I took the Chinatown bus from New York to D.C. (very cheep -- $35 round trip) The Chinatown bus is, obviously, in Chinatown. But I'm not sure Chinatown is really part of New York. As I walked the streets from the subway, which is still fairly western, heading towards the bus, I moved farther and farther from the (relatively) familiar to the strange and exotic! The closer I got to the bus "station" the more the signs were only in Chinese; the more the people only spoke Chinese; the more strange roots and herbs and fish and things I couldn't even guess at sat in bins on the street. It didn't even smell the same! Waiting in line to board the bus, the man next to me said, "I feel like I am in Beijing." Me too. It made me question this whole "round the world" thing! It is a bit intimidating to be hungry and see nothing that looks like "food." On the other hand, Chinatown in D.C. is totally different! It is about a block long, and blends in well with the rest of the city, except for the huge, shiny arch across the street (flanked on one side by the subway and on the other by a CVS.) A bit of a let down actually after being in China just a few hours ago!
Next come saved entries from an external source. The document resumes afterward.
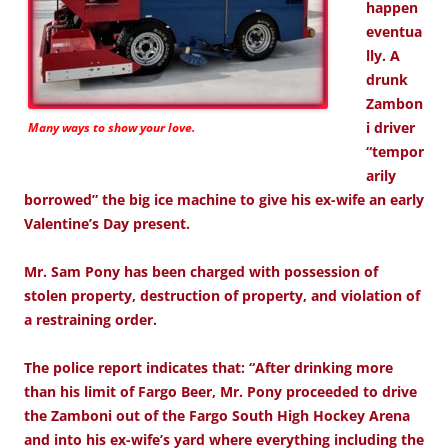
happen
eventua
lly. A
drunk
Zambon
i driver
Many ways to show your love.
“tempor
arily
borrowed” the big ice machine to give his ex-wife an early
Valentine’s Day present.
Mr. Sam Pony has been charged with possession of
stolen property, destruction of property, and violation of
a restraining order.
The police report indicates that: “After drinking more
than his limit of Fargo Beer, Mr. Pony proceeded to drive
the Zamboni out of the Fargo South High Hockey Arena
and into his ex-wife’s yard where everything including the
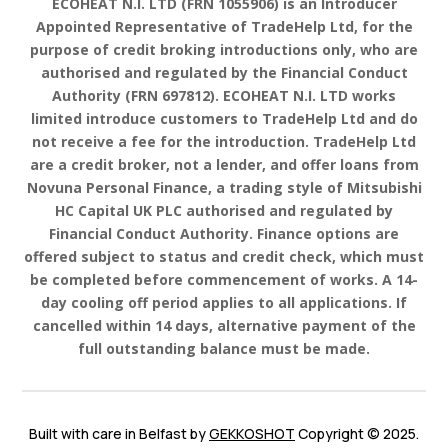
ECOHEAT N.I. LTD
(FRN
1055906
) is an Introducer
Appointed Representative of TradeHelp Ltd, for the
purpose of credit broking introductions only, who are
authorised and regulated by the Financial Conduct
Authority (FRN 697812).
ECOHEAT N.I. LTD works
limited
introduce customers to TradeHelp Ltd and do
not receive a fee for the introduction. TradeHelp Ltd
are a credit broker, not a lender, and offer loans from
Novuna Personal Finance, a trading style of Mitsubishi
HC Capital UK PLC authorised and regulated by
Financial Conduct Authority. Finance options are
offered subject to status and credit check, which must
be completed before commencement of works. A 14-
day cooling off period applies to all applications. If
cancelled within 14 days, alternative payment of the
full outstanding balance must be made.
Built with care in Belfast by
GEKKOSHOT
Copyright © 2025.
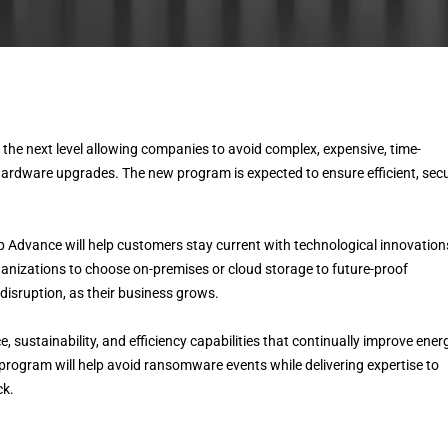
he next level allowing companies to avoid complex, expensive, time-
hardware upgrades. The new program is expected to ensure efficient, secu
Advance will help customers stay current with technological innovation
anizations to choose on-premises or cloud storage to future-proof
disruption, as their business grows.
, sustainability, and efficiency capabilities that continually improve ener
 program will help avoid ransomware events while delivering expertise to
ck.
In D.C. I stayed with my friend Tammy. We had a great time wandering around the Renaissance Fair. I got to see "real" jousting -- with lances splintering from the force of impact and everything! The force was so great that one man was knocked off his horse and had to wait for his squires to help him up! I was rooting for the one woman knight. She came in 10 of 10, but at least she was there! We also got to see Hack and Slash, a comic sword fighting duo, who were very funny (Women love Puppies, says Hack (or was it Slash?) holding up an imaginary puppy. They will forgive anything if you have a puppy. If I have a puppy in one hand, and in the other hand I have a box of chocolates, and in the other hand I have a bunch of flowers, how many of you would choose the puppy? See, half of you go for the puppy even though I have three hands!) We also got to see a man juggling a running chain saw (very impressive, though not quite in keeping with the Renaissance theme)! My favorite, though, was the sword swallower, Johnny Fox. (That's a stage name of course, his real name is John Fox. -- OK, that might have been funnier in person.) His sense of humor was very dry. (You should see your faces! he said, after pulling a huge (at least two-foot long) sharp, wiggly sword out of his mouth!) That was one of the most impressive swords, that and the huge, industrial size, cooking spoon and an equally huge (again 2-foot long) screwdriver! He also stuck a 3-inch nail up his nose (!) and did the cups and balls trick, making apples appear under the cups! (If you ever see someone winning at cups and balls, he warned, they are working with the the person moving the cups!) I was enraptured -- it's like science: cool and disgusting at the same time!

I also got to see Bethany, which was great! She and I had a very pleasant time wandering around the Botanic Gardens. I learned that the flowers of a chocolate tree (OK, cacao tree, for those that want to be precise) come out of the bark of the trunk! There was a tree in the garden (about 1-foot DBH (diameter at breast height) -- so a mature tree) with flowers about a foot off the ground! very cool, but very strange! After the Botanic Gardens, we walked over to the Natural History Museum. Spectacular geology exhibit! I highly recommend it to those of you visiting the east. We got into conversations with other science nerds about the HUGE super volcano that sits under Yellowstone National Park and is due to erupt any time now (it erupts about every 600,000 years and its been about 600,000 years -- as an F.Y.I. last time it went, it dropped about a foot of ash on Montana!)

All in all, my visit to D.C. was great, but I seem to be mentioning the most disturbing parts, so, to round things out, I will end on the very first disturbing thing that happened -- the haunted bowl of soup. Tammy and I sat down to dinner one night and the waitress put a bowl of soup in front of Tammy and walked away. Just as Tammy was about to dig in, the bowl moved, sliding, on its own, about three inches across the table. We look at each other and then back at the bowl. Which moved again! Another three inches! At which point we both burst out laughing hysterically! I took the bowl and started eating it, and... you guessed it, it moved again!